**TASK ITEM**: Reproduce exactly, from the data that follows, the line with "http://www.pbckreuzberg.de/", the line with "milles (Marseille/Le Levant/", and every line that lies between them.

**DATA SUPPLIED**:
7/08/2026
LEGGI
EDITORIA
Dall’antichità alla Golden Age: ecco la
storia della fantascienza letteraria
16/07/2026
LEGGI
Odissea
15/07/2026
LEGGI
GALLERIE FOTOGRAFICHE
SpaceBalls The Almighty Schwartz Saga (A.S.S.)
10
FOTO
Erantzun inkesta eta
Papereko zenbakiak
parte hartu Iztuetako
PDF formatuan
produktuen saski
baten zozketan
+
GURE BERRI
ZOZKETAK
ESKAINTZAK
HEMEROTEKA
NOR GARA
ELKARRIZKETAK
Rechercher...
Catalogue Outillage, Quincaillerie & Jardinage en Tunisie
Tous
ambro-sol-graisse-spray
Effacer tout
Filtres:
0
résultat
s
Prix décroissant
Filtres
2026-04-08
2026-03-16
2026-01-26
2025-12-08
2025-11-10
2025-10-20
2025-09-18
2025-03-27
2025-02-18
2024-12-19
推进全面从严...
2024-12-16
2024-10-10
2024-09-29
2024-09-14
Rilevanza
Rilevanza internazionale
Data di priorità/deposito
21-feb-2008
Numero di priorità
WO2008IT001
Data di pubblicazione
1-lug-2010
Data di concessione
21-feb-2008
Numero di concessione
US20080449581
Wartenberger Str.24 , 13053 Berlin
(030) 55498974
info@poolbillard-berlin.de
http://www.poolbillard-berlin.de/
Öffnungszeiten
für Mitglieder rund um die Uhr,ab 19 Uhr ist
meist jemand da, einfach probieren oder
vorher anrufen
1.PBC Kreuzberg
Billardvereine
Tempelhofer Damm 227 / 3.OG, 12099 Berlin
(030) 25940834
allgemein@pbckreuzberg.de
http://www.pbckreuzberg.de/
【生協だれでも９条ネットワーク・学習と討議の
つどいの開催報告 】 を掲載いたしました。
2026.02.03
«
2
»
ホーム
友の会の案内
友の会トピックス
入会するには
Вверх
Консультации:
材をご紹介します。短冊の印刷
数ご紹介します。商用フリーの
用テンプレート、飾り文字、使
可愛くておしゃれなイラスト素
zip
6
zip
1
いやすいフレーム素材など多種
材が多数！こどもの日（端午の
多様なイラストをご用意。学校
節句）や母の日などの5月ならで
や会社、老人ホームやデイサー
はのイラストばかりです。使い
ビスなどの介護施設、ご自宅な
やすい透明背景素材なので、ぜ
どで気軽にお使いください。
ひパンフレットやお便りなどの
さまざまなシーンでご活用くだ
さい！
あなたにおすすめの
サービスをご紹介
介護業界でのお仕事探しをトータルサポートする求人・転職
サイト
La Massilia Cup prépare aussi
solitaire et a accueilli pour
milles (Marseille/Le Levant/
* * *
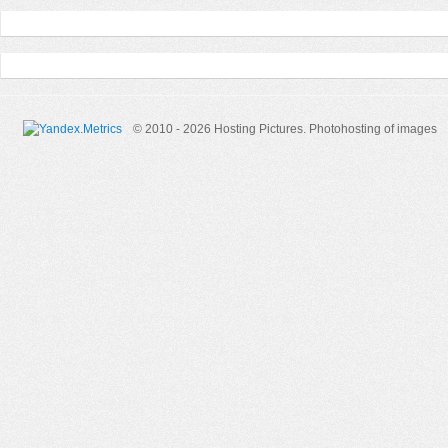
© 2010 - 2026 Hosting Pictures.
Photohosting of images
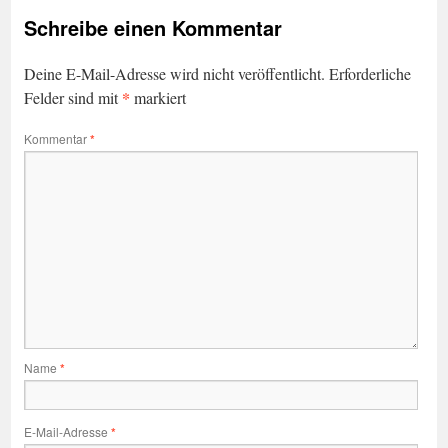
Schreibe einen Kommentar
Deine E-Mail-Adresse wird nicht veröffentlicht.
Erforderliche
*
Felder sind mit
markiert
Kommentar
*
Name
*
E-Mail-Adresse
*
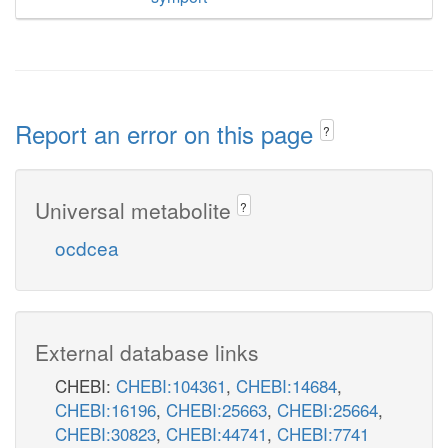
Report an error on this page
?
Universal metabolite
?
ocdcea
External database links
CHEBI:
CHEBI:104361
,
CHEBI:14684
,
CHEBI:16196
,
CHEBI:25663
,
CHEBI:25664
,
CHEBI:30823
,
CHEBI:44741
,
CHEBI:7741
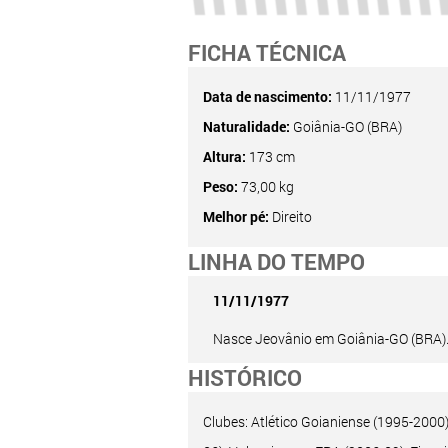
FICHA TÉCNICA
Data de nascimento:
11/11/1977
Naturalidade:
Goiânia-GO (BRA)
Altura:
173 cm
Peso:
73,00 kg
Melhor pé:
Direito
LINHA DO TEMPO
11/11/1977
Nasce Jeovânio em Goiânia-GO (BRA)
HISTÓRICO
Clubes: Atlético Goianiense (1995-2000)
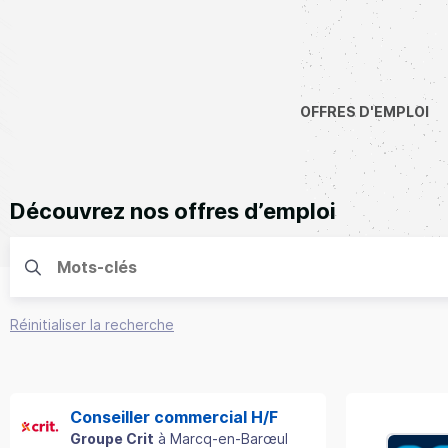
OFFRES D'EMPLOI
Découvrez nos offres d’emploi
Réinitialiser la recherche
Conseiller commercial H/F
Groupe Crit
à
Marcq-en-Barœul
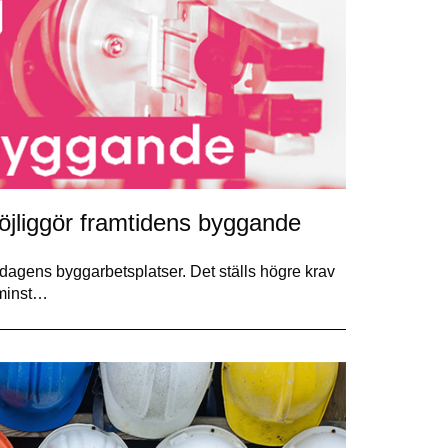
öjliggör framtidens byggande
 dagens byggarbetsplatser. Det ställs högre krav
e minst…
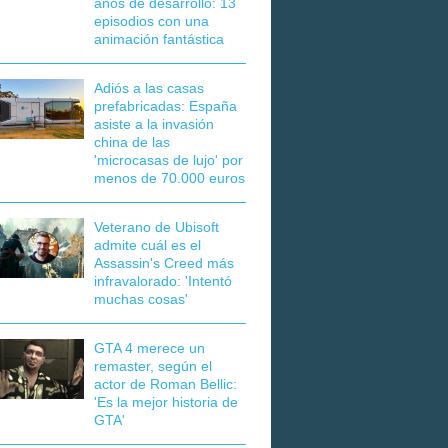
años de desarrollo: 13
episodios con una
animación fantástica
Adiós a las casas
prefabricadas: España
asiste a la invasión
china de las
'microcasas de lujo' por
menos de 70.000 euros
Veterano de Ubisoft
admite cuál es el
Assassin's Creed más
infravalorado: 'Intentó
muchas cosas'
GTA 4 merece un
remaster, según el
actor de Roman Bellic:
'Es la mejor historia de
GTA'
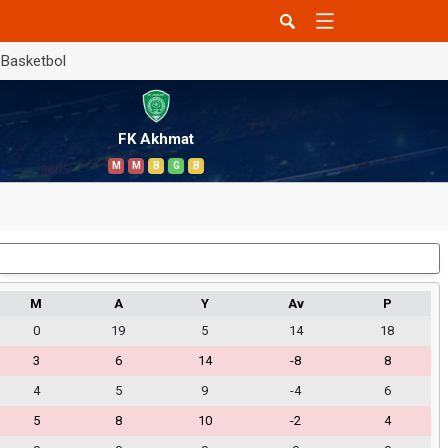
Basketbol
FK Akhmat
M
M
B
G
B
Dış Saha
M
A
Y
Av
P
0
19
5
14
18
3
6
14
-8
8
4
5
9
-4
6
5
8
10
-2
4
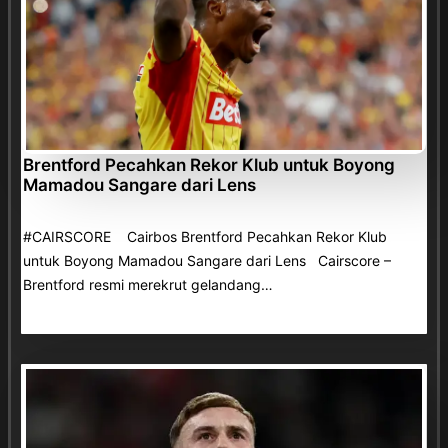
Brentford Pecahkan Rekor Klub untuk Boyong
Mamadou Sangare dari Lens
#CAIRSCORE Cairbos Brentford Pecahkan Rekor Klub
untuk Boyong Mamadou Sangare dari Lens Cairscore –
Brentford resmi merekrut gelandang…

**EXERCISE RESULT**:
http://www.pbckreuzberg.de/
【生協だれでも９条ネットワーク・学習と討議の
つどいの開催報告 】 を掲載いたしました。
2026.02.03
«
2
»
ホーム
友の会の案内
友の会トピックス
入会するには
Вверх
Консультации:
材をご紹介します。短冊の印刷
数ご紹介します。商用フリーの
用テンプレート、飾り文字、使
可愛くておしゃれなイラスト素
zip
6
zip
1
いやすいフレーム素材など多種
材が多数！こどもの日（端午の
多様なイラストをご用意。学校
節句）や母の日などの5月ならで
や会社、老人ホームやデイサー
はのイラストばかりです。使い
ビスなどの介護施設、ご自宅な
やすい透明背景素材なので、ぜ
どで気軽にお使いください。
ひパンフレットやお便りなどの
さまざまなシーンでご活用くだ
さい！
あなたにおすすめの
サービスをご紹介
介護業界でのお仕事探しをトータルサポートする求人・転職
サイト
La Massilia Cup prépare aussi
solitaire et a accueilli pour
milles (Marseille/Le Levant/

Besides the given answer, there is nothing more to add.